* **THE TASK**
Without the pictures, reproduce the entries below exactly.

* **SUPPLIED RECORDS**
───

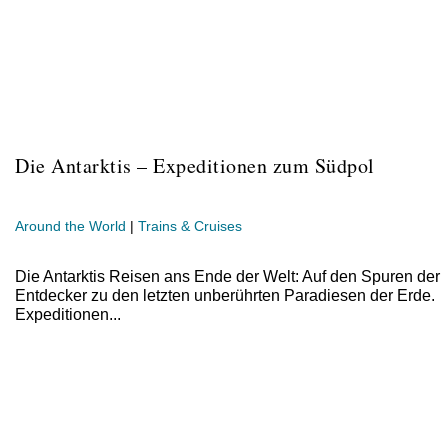
Die Antarktis – Expeditionen zum Südpol
Around the World
|
Trains & Cruises
Die Antarktis Reisen ans Ende der Welt: Auf den Spuren der
Entdecker zu den letzten unberührten Paradiesen der Erde.
Expeditionen...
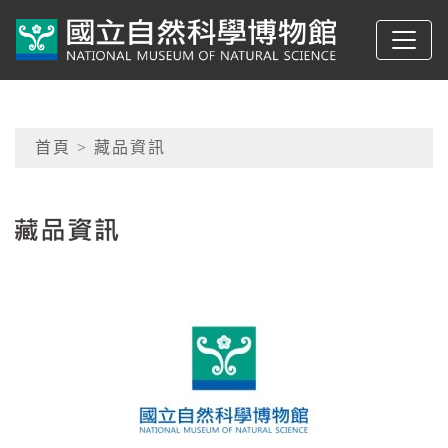
跳到主要內容
典藏網-國立自然科學
網頁導覽
首頁
> 藏品資訊
:::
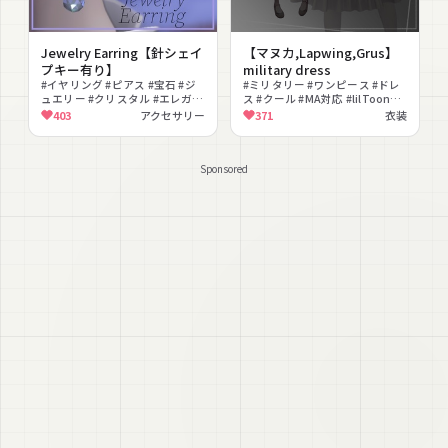
Jewelry Earring【針シェイ
【マヌカ,Lapwing,Grus】
プキー有り】
military dress
#イヤリング #ピアス #宝石 #ジ
#ミリタリー #ワンピース #ドレ
ュエリー #クリスタル #エレガン
ス #クール #MA対応 #lilToon対
ト #上品 #無料 #色変更可能 #シ
応 #かっこいい #シェイプキー対
403
アクセサリー
371
衣装
ェイプキー
応 #カーキ
Sponsored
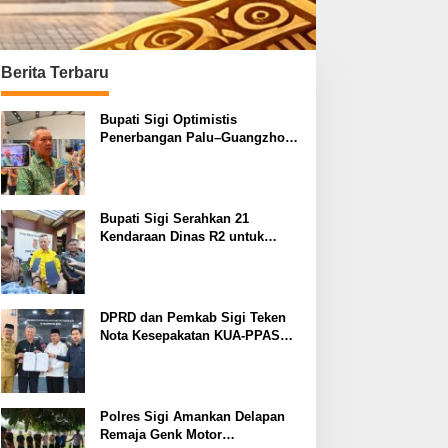
Berita Terbaru
Bupati Sigi Optimistis
Penerbangan Palu–Guangzhou
Dongkrak Ekspor dan
Kunjungan Wisatawan
Bupati Sigi Serahkan 21
Kendaraan Dinas R2 untuk
Operasional Sekolah di Kulawi
Raya
DPRD dan Pemkab Sigi Teken
Nota Kesepakatan KUA-PPAS
APBD 2027
Polres Sigi Amankan Delapan
Remaja Genk Motor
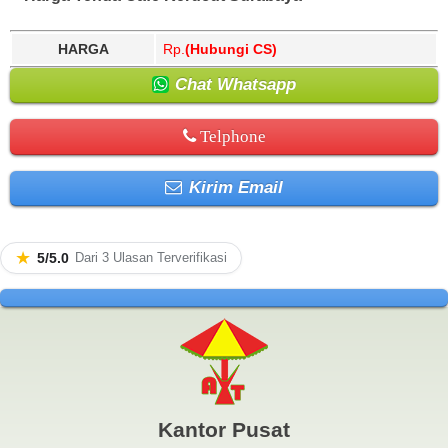
HARGA
Rp.
(Hubungi CS)
Chat Whatsapp
Telphone
Kirim Email
★
5/5.0
Dari 3 Ulasan Terverifikasi
Kantor Pusat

───

* **RESPONSE TO THIS TASK**
Die Antarktis – Expeditionen zum Südpol
Around the World
|
Trains & Cruises
Die Antarktis Reisen ans Ende der Welt: Auf den Spuren der
Entdecker zu den letzten unberührten Paradiesen der Erde.
Expeditionen...
跳到主要內容
典藏網-國立自然科學
網頁導覽
首頁
> 藏品資訊
:::
Jewelry Earring【針シェイ
【マヌカ,Lapwing,Grus】
プキー有り】
military dress
#イヤリング #ピアス #宝石 #ジ
#ミリタリー #ワンピース #ドレ
ュエリー #クリスタル #エレガン
ス #クール #MA対応 #lilToon対
ト #上品 #無料 #色変更可能 #シ
応 #かっこいい #シェイプキー対
403
アクセサリー
371
衣装
ェイプキー
応 #カーキ
Sponsored
Berita Terbaru
Bupati Sigi Optimistis
Penerbangan Palu–Guangzhou
Dongkrak Ekspor dan
Kunjungan Wisatawan
Bupati Sigi Serahkan 21
Kendaraan Dinas R2 untuk
Operasional Sekolah di Kulawi
Raya
DPRD dan Pemkab Sigi Teken
Nota Kesepakatan KUA-PPAS
APBD 2027
Polres Sigi Amankan Delapan
Remaja Genk Motor
HARGA
Rp.
(Hubungi CS)
Chat Whatsapp
Telphone
Kirim Email
★
5/5.0
Dari 3 Ulasan Terverifikasi
Kantor Pusat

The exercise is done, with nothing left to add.